## Instructions for the task
In the data that follows, find each line containing "Responsive" and copy it.
·····
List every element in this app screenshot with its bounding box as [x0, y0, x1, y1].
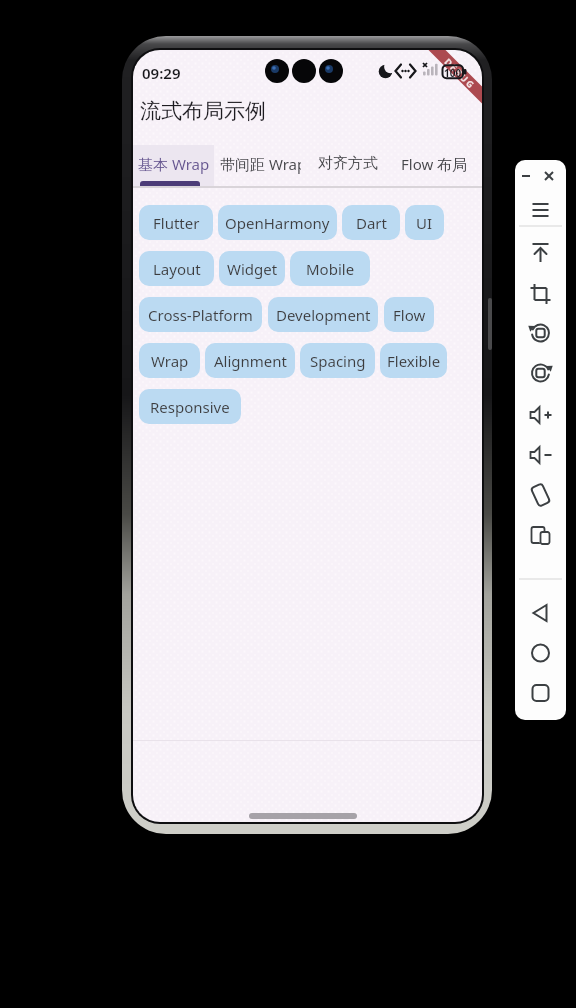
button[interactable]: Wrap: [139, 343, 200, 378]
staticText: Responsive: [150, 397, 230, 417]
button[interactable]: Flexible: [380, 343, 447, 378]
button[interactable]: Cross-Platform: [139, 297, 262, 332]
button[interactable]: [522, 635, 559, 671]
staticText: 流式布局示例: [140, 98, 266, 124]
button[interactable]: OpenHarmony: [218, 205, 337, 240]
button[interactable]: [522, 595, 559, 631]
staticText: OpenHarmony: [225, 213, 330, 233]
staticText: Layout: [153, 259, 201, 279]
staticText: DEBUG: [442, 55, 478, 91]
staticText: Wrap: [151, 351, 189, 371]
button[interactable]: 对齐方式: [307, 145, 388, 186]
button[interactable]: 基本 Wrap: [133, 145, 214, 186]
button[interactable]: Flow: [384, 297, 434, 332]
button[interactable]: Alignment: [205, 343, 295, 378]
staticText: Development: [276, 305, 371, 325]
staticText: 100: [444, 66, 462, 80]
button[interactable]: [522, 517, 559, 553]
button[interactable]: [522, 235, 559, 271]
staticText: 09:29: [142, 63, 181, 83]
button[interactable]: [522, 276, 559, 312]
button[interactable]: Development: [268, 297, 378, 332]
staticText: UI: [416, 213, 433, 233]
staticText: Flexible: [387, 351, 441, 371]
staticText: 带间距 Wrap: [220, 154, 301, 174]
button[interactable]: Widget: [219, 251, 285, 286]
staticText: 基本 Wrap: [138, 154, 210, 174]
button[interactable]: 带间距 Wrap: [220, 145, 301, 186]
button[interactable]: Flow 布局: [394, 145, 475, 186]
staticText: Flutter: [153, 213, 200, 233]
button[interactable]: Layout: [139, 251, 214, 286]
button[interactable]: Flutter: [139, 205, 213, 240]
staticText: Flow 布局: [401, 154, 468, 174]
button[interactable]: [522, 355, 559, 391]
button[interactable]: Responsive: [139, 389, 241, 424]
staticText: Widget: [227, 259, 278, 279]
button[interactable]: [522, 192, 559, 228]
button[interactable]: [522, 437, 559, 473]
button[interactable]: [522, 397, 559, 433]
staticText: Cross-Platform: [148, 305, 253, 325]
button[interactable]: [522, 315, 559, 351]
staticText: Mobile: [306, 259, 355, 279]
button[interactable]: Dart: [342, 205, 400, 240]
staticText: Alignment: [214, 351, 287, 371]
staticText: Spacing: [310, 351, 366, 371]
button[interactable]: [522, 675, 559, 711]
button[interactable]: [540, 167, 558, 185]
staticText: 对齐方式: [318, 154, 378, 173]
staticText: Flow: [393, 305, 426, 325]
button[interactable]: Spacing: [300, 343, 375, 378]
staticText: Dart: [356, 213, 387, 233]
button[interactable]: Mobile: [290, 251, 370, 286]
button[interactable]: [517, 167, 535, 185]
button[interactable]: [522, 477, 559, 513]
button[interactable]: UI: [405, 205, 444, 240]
·····
## Answer for this exercise
staticText: Responsive: [150, 397, 230, 417]
button[interactable]: Responsive: [139, 389, 241, 424]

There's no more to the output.